処理水報告書、事故も想定

 

 トリチウムは、核実験や原子力施設で作られる人工の放射性物質である一方、自然界で作られる天然の放射性物質でもあります。このトリチウムを含む処理水の放出に関して、先日、国際原子力機関(IAEA)から、その安全性を評価した報告書が公表されました。

 その報告書では、タンクでの保管や放出に関して、予期せぬ事故が起こった際、周辺の環境への影響や、地域の住民の方々への放射線の影響がどの程度となるかの評価もなされています。

 いくつかの事故を想定していますが、一つは、処理水を通すためのパイプ(管)が損傷し、十分に希釈されていない処理水が海に流れ込む場合です。

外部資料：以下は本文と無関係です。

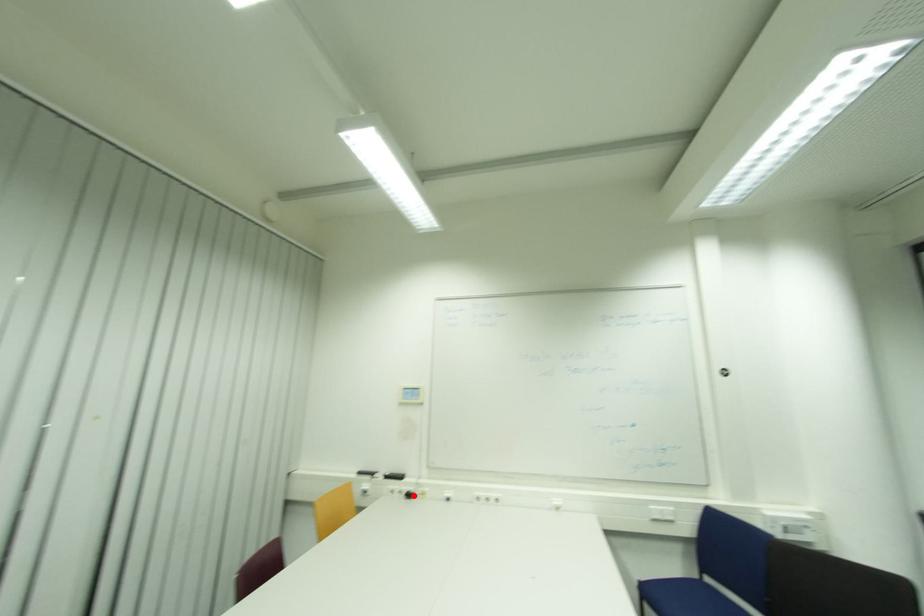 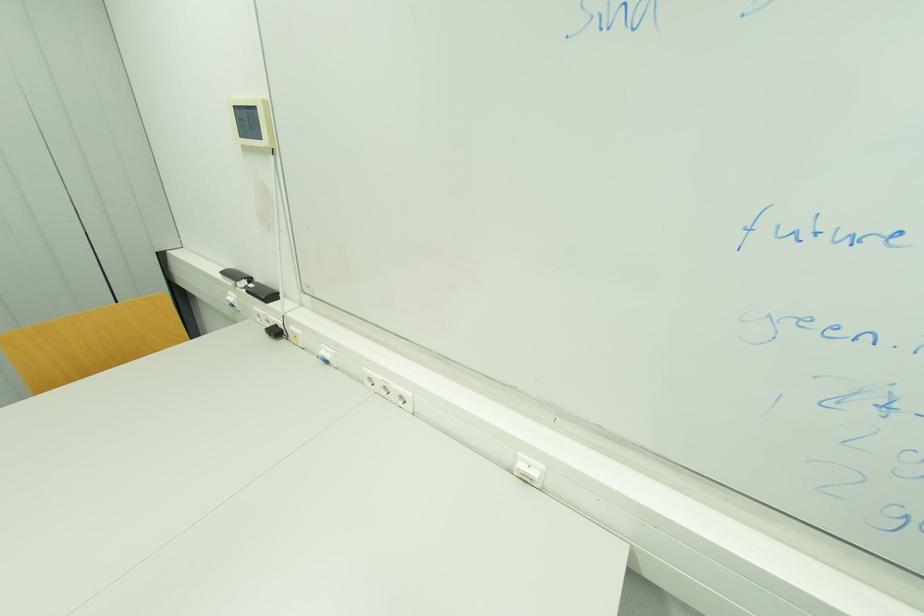 Question: A red point is marked in image1. In image2, is the corresponding 3D point closer to the camera or farther? Reply with the corresponding letter.

Choices:
 (A) The corresponding 3D point is closer.
 (B) The corresponding 3D point is farther.

Answer: (A) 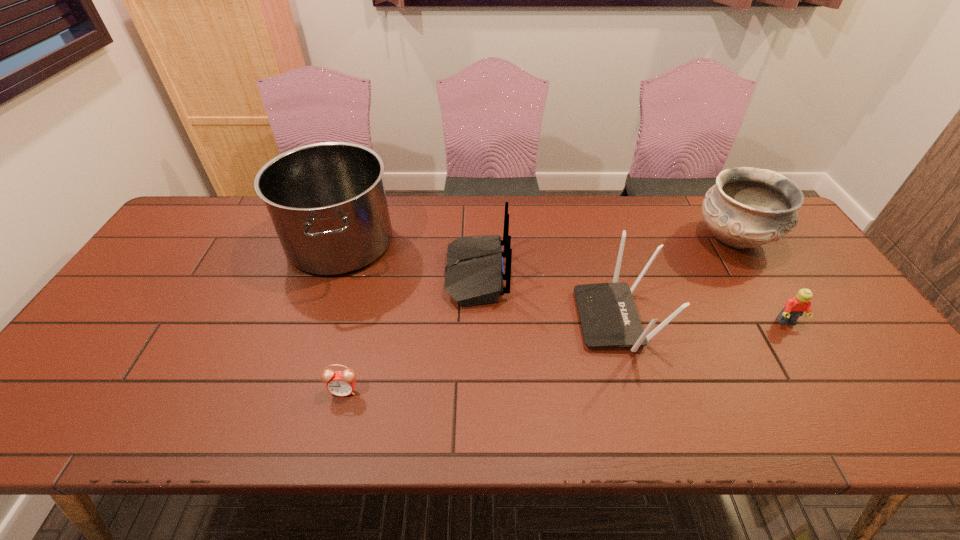 This screenshot has width=960, height=540. I want to click on vacant region located on the front-facing side of the right router, so click(x=555, y=319).

At what (x,y) coordinates should I click in order to perform the action: click on vacant position located on the front-facing side of the right router. Please return your answer as a coordinate pair (x, y). The height and width of the screenshot is (540, 960). Looking at the image, I should click on (559, 319).

Find the location of a particular element. vacant region located 0.170m on the front-facing side of the right router is located at coordinates (513, 319).

What are the coordinates of `vacant space located on the face of the Lego` in the screenshot? It's located at (857, 433).

Identify the location of free space located 0.060m on the clock face of the shortest object. (336, 423).

You are a GUI agent. You are given a task and a screenshot of the screen. Output one action in this format:
    pyautogui.click(x=<x>, y=<y>)
    Task: Click on the saucepan located in the far edge section of the desktop
    The width and height of the screenshot is (960, 540).
    Given the screenshot: What is the action you would take?
    (x=327, y=201)

Where is `pottery situated at the far edge`? pottery situated at the far edge is located at coordinates (747, 207).

What are the coordinates of `pottery that is at the right edge` in the screenshot? It's located at [x=747, y=207].

The width and height of the screenshot is (960, 540). I want to click on Lego at the right edge, so pos(795,307).

Locate an element on the screen. The width and height of the screenshot is (960, 540). object that is at the far right corner is located at coordinates (747, 207). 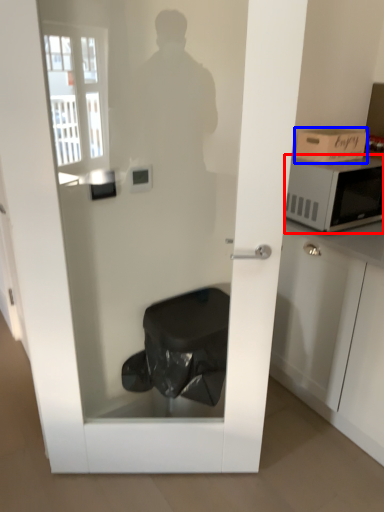 Question: Which object is closer to the camera taking this photo, microwave oven (highlighted by a red box) or cardboard box (highlighted by a blue box)?

Choices:
 (A) microwave oven
 (B) cardboard box

Answer: (A) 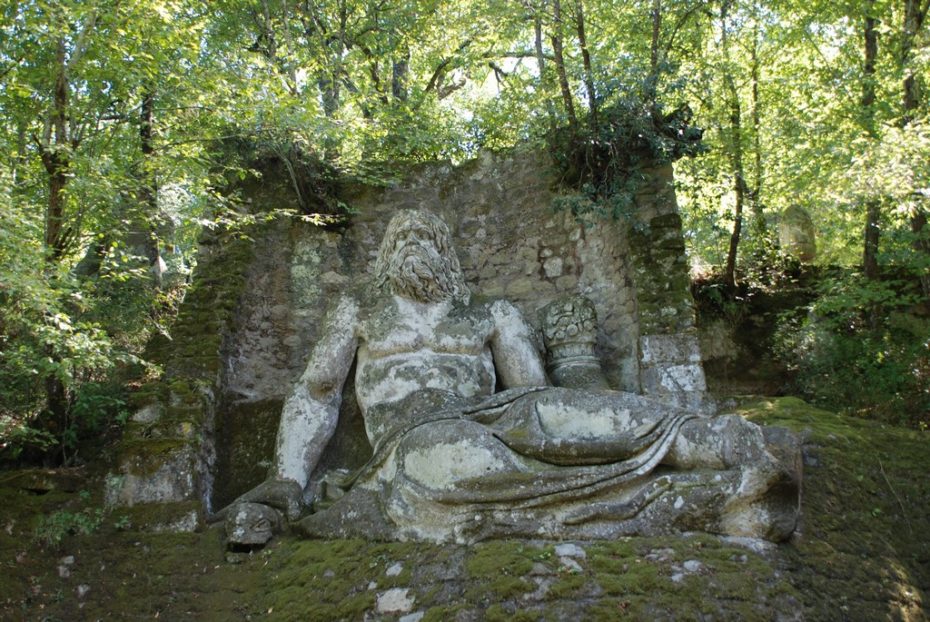 The height and width of the screenshot is (622, 930). In order to click on green plant in this screenshot , I will do tap(628, 565). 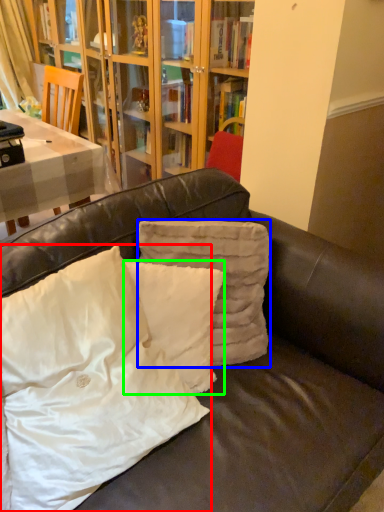 Question: Estimate the real-world distances between objects in this image. Which object is closer to pillow (highlighted by a red box), pillow (highlighted by a blue box) or pillow (highlighted by a green box)?

Choices:
 (A) pillow
 (B) pillow

Answer: (B) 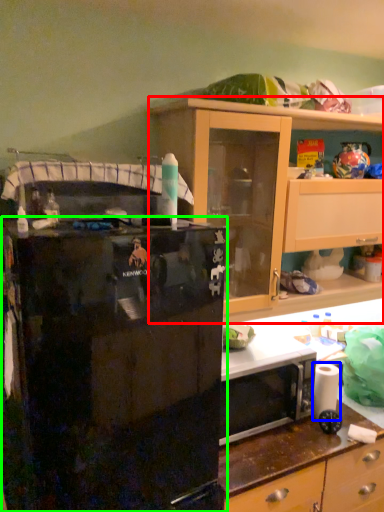 Question: Which object is the farthest from cabinetry (highlighted by a red box)? Choose among these: toilet paper (highlighted by a blue box) or refrigerator (highlighted by a green box).

Choices:
 (A) toilet paper
 (B) refrigerator

Answer: (A) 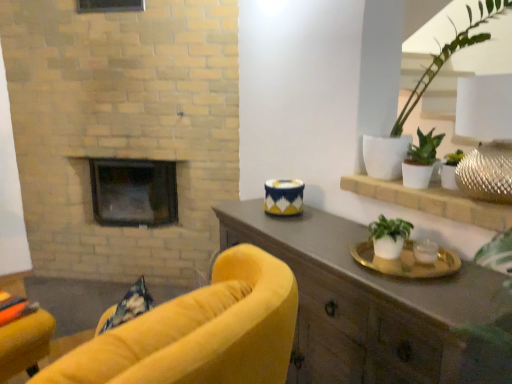 What do you see at coordinates (133, 192) in the screenshot? I see `black glass fireplace at center` at bounding box center [133, 192].

Measure the distance between point [250,296] and camera.

Point [250,296] and camera are 36.46 inches apart.

The height and width of the screenshot is (384, 512). Describe the element at coordinates (284, 197) in the screenshot. I see `blue and white ceramic candle holder at center` at that location.

What do you see at coordinates (450, 169) in the screenshot? I see `green matte houseplant at upper right, the third houseplant from the top` at bounding box center [450, 169].

What is the approximate width of matte brown cabinet at right?

It is 49.09 centimeters.

In order to face white matte plant pot at right, arranged as the second houseplant when viewed from the top, should I rotate leftwards or rightwards?

A 20.950 degree turn to the right will do.

Where is `black glass fireplace at center`? The width and height of the screenshot is (512, 384). black glass fireplace at center is located at coordinates (133, 192).

Can you confirm if velvet yellow armchair at center, the second chair in the left-to-right sequence, is smaller than blue and white ceramic candle holder at center?

Actually, velvet yellow armchair at center, the second chair in the left-to-right sequence, might be larger than blue and white ceramic candle holder at center.

Does velvet yellow armchair at center, the 2th chair viewed from the back, appear on the right side of blue and white ceramic candle holder at center?

No.

From the image's perspective, is black glass fireplace at center above white ceramic plant at upper right?

Yes, from the image's perspective, black glass fireplace at center is on top of white ceramic plant at upper right.

Is black glass fireplace at center positioned with its back to white ceramic plant at upper right?

No.

Find the location of a particular element. The width and height of the screenshot is (512, 384). shelf in front of the black glass fireplace at center is located at coordinates (432, 201).

Looking at this image, would you say white ceramic plant at upper right is inside or outside velvet yellow armchair at center, the 2th chair viewed from the back?

white ceramic plant at upper right is not inside velvet yellow armchair at center, the 2th chair viewed from the back, it's outside.

From the picture: Between white ceramic plant at upper right and velvet yellow armchair at center, which is the 1th chair in front-to-back order, which one is positioned in front?

Positioned in front is velvet yellow armchair at center, which is the 1th chair in front-to-back order.

Identify the location of chair lying in front of the white ceramic plant at upper right. This screenshot has width=512, height=384. (199, 332).

Looking at the image, does white ceramic plant at upper right seem bigger or smaller compared to velvet yellow armchair at center, which is the 1th chair in front-to-back order?

Clearly, white ceramic plant at upper right is smaller in size than velvet yellow armchair at center, which is the 1th chair in front-to-back order.

Is matte brown cabinet at right far away from white matte plant pot at right, the 3th houseplant in the bottom-to-top sequence?

That's not correct — matte brown cabinet at right is a little close to white matte plant pot at right, the 3th houseplant in the bottom-to-top sequence.

Which of these two, matte brown cabinet at right or white matte plant pot at right, arranged as the second houseplant when viewed from the top, is wider?

matte brown cabinet at right is wider.

You are a GUI agent. You are given a task and a screenshot of the screen. Output one action in this format:
    pyautogui.click(x=<x>, y=<y>)
    Task: Click on the cabinetry below the white matte plant pot at right, arranged as the second houseplant when viewed from the top (from a real-world perspective)
    
    Given the screenshot: What is the action you would take?
    pyautogui.click(x=371, y=307)

From a real-world perspective, does matte brown cabinet at right sit lower than white matte plant pot at right, the 3th houseplant in the bottom-to-top sequence?

Correct, in the physical world, matte brown cabinet at right is lower than white matte plant pot at right, the 3th houseplant in the bottom-to-top sequence.

Does velvet yellow armchair at lower left, which appears as the 1th chair when viewed from the left, have a greater width compared to white ceramic plant at upper right?

In fact, velvet yellow armchair at lower left, which appears as the 1th chair when viewed from the left, might be narrower than white ceramic plant at upper right.

Identify the location of chair behind the white ceramic plant at upper right. This screenshot has width=512, height=384. (25, 343).

Considering the positions of points (46, 349) and (503, 209), is point (46, 349) closer to camera compared to point (503, 209)?

No, it is behind (503, 209).

Is white matte pot at upper right, which appears as the 4th houseplant when ordered from the bottom, located within white matte plant at right, arranged as the fourth houseplant when viewed from the top?

No, white matte pot at upper right, which appears as the 4th houseplant when ordered from the bottom, is not a part of white matte plant at right, arranged as the fourth houseplant when viewed from the top.

Between white matte plant at right, the first houseplant positioned from the bottom, and white matte pot at upper right, the 1th houseplant from the top, which one is positioned behind?

white matte plant at right, the first houseplant positioned from the bottom, is further away from the camera.

Which object is positioned more to the right, white matte plant at right, the first houseplant positioned from the bottom, or white matte pot at upper right, the 1th houseplant from the top?

white matte pot at upper right, the 1th houseplant from the top.

From the image's perspective, which is above, white matte plant at right, arranged as the fourth houseplant when viewed from the top, or white matte pot at upper right, the 1th houseplant from the top?

white matte pot at upper right, the 1th houseplant from the top.

Does velvet yellow armchair at lower left, which appears as the 1th chair when viewed from the left, turn towards velvet yellow armchair at center, arranged as the first chair when viewed from the right?

No.

In terms of width, does velvet yellow armchair at lower left, which is counted as the second chair, starting from the right, look wider or thinner when compared to velvet yellow armchair at center, the 2th chair viewed from the back?

Clearly, velvet yellow armchair at lower left, which is counted as the second chair, starting from the right, has less width compared to velvet yellow armchair at center, the 2th chair viewed from the back.

From a real-world perspective, is velvet yellow armchair at lower left, which is counted as the second chair, starting from the right, positioned over velvet yellow armchair at center, arranged as the first chair when viewed from the right, based on gravity?

No.

Who is bigger, velvet yellow armchair at lower left, which is counted as the second chair, starting from the right, or velvet yellow armchair at center, which is the 1th chair in front-to-back order?

With larger size is velvet yellow armchair at center, which is the 1th chair in front-to-back order.

Which chair is the 2nd one when counting from the front of the blue and white ceramic candle holder at center? Please provide its 2D coordinates.

[(199, 332)]

This screenshot has width=512, height=384. In order to click on fireplace on the left of white ceramic plant at upper right in this screenshot , I will do (x=133, y=192).

Based on their spatial positions, is black glass fireplace at center or blue and white ceramic candle holder at center further from white matte pot at upper right, which appears as the 4th houseplant when ordered from the bottom?

black glass fireplace at center is further to white matte pot at upper right, which appears as the 4th houseplant when ordered from the bottom.

When comparing their distances from white matte plant at right, the first houseplant positioned from the bottom, does green matte houseplant at upper right, the 2th houseplant when ordered from bottom to top, or white ceramic plant at upper right seem further?

The object further to white matte plant at right, the first houseplant positioned from the bottom, is green matte houseplant at upper right, the 2th houseplant when ordered from bottom to top.

From the image, which object appears to be nearer to velvet yellow armchair at center, arranged as the first chair when viewed from the right, white matte pot at upper right, which appears as the 4th houseplant when ordered from the bottom, or matte brown cabinet at right?

Among the two, matte brown cabinet at right is located nearer to velvet yellow armchair at center, arranged as the first chair when viewed from the right.

Estimate the real-world distances between objects in this image. Which object is further from velvet yellow armchair at center, arranged as the first chair when viewed from the right, white matte plant at right, arranged as the fourth houseplant when viewed from the top, or green matte houseplant at upper right, the third houseplant from the top?

green matte houseplant at upper right, the third houseplant from the top, is further to velvet yellow armchair at center, arranged as the first chair when viewed from the right.

Considering their positions, is black glass fireplace at center positioned further to matte brown cabinet at right than velvet yellow armchair at center, the 2th chair viewed from the back?

The object further to matte brown cabinet at right is black glass fireplace at center.

Which object lies further to the anchor point white matte plant at right, the first houseplant positioned from the bottom, velvet yellow armchair at center, arranged as the first chair when viewed from the right, or velvet yellow armchair at lower left, the 1th chair positioned from the back?

velvet yellow armchair at lower left, the 1th chair positioned from the back, is further to white matte plant at right, the first houseplant positioned from the bottom.

When comparing their distances from matte brown cabinet at right, does white matte pot at upper right, the 1th houseplant from the top, or blue and white ceramic candle holder at center seem closer?

blue and white ceramic candle holder at center.

Based on their spatial positions, is matte brown cabinet at right or black glass fireplace at center closer to velvet yellow armchair at center, arranged as the first chair when viewed from the right?

matte brown cabinet at right.

The height and width of the screenshot is (384, 512). Find the location of `candle holder between white matte pot at upper right, which appears as the 4th houseplant when ordered from the bottom, and matte brown cabinet at right in the up-down direction`. candle holder between white matte pot at upper right, which appears as the 4th houseplant when ordered from the bottom, and matte brown cabinet at right in the up-down direction is located at coordinates (284, 197).

Locate an element on the screen. chair between velvet yellow armchair at lower left, which appears as the 1th chair when viewed from the left, and white matte pot at upper right, the 1th houseplant from the top is located at coordinates (199, 332).

The width and height of the screenshot is (512, 384). Find the location of `shelf that lies between white matte pot at upper right, which appears as the 4th houseplant when ordered from the bottom, and white matte plant at right, arranged as the fourth houseplant when viewed from the top, from top to bottom`. shelf that lies between white matte pot at upper right, which appears as the 4th houseplant when ordered from the bottom, and white matte plant at right, arranged as the fourth houseplant when viewed from the top, from top to bottom is located at coordinates (432, 201).

Find the location of a particular element. cabinetry between velvet yellow armchair at center, the second chair in the left-to-right sequence, and blue and white ceramic candle holder at center in the front-back direction is located at coordinates (371, 307).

 実際にそのような事故があった場合、すぐに発見されるよう体制が組まれていますが、保守的に考えて、この損傷が20日間発見されず、全部で10個のタンクに保管してある処理水が流出した場合を想定しています。

 そして、長い時間、船の上で仕事をする漁師さんを代表として、放射線に対する防護策を特に何も行わず、取ることが禁止されている地域の海産物も摂取する場合の、事故からおおよそ1カ月で受ける放射線の量を計算しています。

 タンクのどの部分のパイプが損傷するかによっていくらかの差はあるものの、このような事故の場合に受けると推定される放射線の量は、私たちが自然界から1年間で受ける放射線の量のおおよそ1万分の1程度であることが推定されています。